All lines from the one containing "Mask **small bowel**." to the final line of the material should be retyped exactly. Nothing else belongs in the response.

Source data ->
_ _ _

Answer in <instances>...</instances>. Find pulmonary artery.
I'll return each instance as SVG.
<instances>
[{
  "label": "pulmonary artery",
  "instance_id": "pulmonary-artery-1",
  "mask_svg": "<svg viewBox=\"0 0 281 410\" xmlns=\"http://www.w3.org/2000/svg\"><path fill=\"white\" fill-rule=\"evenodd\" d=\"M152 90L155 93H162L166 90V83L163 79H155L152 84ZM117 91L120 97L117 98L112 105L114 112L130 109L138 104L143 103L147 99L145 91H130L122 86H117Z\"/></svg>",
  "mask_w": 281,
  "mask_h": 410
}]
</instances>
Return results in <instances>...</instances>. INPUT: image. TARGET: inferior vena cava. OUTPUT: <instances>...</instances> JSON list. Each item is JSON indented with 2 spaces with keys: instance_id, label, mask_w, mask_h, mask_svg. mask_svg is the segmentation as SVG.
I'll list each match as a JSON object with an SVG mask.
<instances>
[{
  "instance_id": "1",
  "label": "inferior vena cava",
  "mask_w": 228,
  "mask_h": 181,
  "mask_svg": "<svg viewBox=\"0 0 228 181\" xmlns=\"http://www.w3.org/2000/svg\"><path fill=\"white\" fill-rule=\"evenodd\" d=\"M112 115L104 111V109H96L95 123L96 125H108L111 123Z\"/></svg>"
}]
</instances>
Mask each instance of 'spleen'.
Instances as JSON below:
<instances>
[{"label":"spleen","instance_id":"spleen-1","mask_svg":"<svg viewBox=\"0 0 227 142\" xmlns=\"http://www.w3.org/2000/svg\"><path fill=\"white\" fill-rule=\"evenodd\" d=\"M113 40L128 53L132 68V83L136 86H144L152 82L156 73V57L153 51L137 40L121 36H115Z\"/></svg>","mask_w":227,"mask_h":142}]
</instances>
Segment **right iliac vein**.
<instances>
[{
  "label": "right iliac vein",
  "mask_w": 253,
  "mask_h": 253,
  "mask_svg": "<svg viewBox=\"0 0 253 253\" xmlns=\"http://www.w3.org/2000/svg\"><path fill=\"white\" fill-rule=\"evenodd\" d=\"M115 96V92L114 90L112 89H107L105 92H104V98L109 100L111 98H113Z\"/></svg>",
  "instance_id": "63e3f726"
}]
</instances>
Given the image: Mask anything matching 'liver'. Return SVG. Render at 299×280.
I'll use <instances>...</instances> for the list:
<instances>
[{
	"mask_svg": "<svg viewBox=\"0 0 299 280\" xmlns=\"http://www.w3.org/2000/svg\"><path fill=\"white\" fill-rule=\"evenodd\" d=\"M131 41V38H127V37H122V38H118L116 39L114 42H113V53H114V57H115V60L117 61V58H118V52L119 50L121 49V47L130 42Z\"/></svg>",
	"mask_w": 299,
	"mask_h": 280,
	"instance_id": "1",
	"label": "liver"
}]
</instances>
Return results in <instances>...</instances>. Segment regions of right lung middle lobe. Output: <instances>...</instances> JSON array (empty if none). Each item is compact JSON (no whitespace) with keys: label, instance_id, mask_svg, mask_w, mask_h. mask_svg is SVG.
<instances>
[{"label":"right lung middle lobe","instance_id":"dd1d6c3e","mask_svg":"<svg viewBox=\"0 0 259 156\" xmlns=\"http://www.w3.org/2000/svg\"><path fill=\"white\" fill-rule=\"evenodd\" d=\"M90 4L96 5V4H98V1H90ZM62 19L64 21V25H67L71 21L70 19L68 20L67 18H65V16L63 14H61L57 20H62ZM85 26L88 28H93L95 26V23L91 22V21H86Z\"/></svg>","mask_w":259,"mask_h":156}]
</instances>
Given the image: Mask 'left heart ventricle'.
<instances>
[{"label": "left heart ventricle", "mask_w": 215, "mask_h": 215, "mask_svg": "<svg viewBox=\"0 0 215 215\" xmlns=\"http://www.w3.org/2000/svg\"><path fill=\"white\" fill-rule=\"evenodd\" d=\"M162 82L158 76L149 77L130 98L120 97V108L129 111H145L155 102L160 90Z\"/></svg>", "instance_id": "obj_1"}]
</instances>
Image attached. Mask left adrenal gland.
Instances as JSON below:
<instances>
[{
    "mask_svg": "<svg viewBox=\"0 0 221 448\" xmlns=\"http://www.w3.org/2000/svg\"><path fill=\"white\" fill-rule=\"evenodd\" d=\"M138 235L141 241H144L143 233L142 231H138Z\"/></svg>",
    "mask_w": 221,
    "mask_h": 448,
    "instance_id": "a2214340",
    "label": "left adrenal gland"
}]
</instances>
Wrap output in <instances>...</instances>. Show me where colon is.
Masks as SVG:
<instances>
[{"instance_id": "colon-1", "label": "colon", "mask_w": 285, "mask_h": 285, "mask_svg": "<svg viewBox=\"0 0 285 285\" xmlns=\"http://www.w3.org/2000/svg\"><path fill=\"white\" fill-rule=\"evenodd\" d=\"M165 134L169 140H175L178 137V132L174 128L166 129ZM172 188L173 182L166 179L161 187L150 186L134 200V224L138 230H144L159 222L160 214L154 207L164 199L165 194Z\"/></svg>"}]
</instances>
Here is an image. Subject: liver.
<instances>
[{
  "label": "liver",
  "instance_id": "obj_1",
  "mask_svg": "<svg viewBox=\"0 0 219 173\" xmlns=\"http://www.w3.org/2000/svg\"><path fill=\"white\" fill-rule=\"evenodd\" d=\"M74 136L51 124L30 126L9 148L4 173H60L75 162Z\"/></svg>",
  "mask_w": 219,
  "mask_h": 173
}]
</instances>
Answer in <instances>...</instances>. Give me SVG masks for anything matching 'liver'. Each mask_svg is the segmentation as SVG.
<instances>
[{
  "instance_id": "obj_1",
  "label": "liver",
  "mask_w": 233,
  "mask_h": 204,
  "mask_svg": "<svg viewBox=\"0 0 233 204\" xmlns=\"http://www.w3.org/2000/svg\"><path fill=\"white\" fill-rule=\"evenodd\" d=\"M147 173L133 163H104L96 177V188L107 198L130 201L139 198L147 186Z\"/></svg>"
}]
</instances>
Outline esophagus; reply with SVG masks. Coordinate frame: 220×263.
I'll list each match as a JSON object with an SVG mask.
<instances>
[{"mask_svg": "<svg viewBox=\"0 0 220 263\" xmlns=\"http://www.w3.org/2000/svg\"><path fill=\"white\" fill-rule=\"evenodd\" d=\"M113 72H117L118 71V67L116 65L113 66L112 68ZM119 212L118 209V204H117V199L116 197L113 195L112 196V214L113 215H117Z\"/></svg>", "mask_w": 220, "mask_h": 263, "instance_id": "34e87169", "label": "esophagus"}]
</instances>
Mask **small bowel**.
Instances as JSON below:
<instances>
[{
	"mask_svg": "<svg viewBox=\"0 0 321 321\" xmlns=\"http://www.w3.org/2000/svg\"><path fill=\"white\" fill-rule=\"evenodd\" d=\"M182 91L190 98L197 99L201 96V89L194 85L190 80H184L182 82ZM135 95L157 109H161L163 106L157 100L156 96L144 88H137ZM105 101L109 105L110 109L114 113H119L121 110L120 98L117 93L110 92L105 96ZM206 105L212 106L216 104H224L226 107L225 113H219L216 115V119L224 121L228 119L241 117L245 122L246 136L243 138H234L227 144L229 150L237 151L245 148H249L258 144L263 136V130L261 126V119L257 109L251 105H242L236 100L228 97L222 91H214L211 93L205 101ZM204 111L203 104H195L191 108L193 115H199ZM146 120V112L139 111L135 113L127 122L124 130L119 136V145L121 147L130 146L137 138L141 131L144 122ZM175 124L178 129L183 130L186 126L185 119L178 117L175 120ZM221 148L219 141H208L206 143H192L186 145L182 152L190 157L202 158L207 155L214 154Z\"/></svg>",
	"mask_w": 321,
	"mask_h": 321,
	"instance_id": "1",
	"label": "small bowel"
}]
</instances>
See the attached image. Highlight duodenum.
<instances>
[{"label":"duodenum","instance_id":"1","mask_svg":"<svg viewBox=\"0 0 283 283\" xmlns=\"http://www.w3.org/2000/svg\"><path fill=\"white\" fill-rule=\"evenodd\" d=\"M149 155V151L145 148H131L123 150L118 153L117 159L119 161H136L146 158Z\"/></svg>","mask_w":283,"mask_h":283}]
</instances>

_ _ _

Answer box ->
Mask **small bowel**.
Instances as JSON below:
<instances>
[{
	"mask_svg": "<svg viewBox=\"0 0 321 321\" xmlns=\"http://www.w3.org/2000/svg\"><path fill=\"white\" fill-rule=\"evenodd\" d=\"M182 91L190 98L197 99L201 96V89L194 85L190 80H184L182 82ZM135 95L157 109H161L163 106L157 100L156 96L144 88H137ZM105 101L109 105L110 109L114 113H119L121 110L120 98L117 93L110 92L105 96ZM206 105L212 106L216 104H224L226 107L225 113H219L216 115V119L224 121L228 119L241 117L245 122L246 136L243 138H234L227 144L229 150L237 151L245 148H249L258 144L263 136V130L261 126V119L257 109L251 105H242L236 100L228 97L222 91H214L211 93L205 101ZM204 111L203 104H195L191 108L193 115H199ZM146 120V112L139 111L135 113L127 122L124 130L119 136V145L121 147L130 146L137 138L141 131L144 122ZM175 124L178 129L183 130L186 126L185 119L178 117L175 120ZM221 148L219 141H208L206 143H192L186 145L182 152L190 157L202 158L207 155L214 154Z\"/></svg>",
	"mask_w": 321,
	"mask_h": 321,
	"instance_id": "1",
	"label": "small bowel"
}]
</instances>
See the attached image. Highlight duodenum.
<instances>
[{"label":"duodenum","instance_id":"1","mask_svg":"<svg viewBox=\"0 0 283 283\" xmlns=\"http://www.w3.org/2000/svg\"><path fill=\"white\" fill-rule=\"evenodd\" d=\"M149 155V151L145 148H131L123 150L118 153L117 159L119 161H136L146 158Z\"/></svg>","mask_w":283,"mask_h":283}]
</instances>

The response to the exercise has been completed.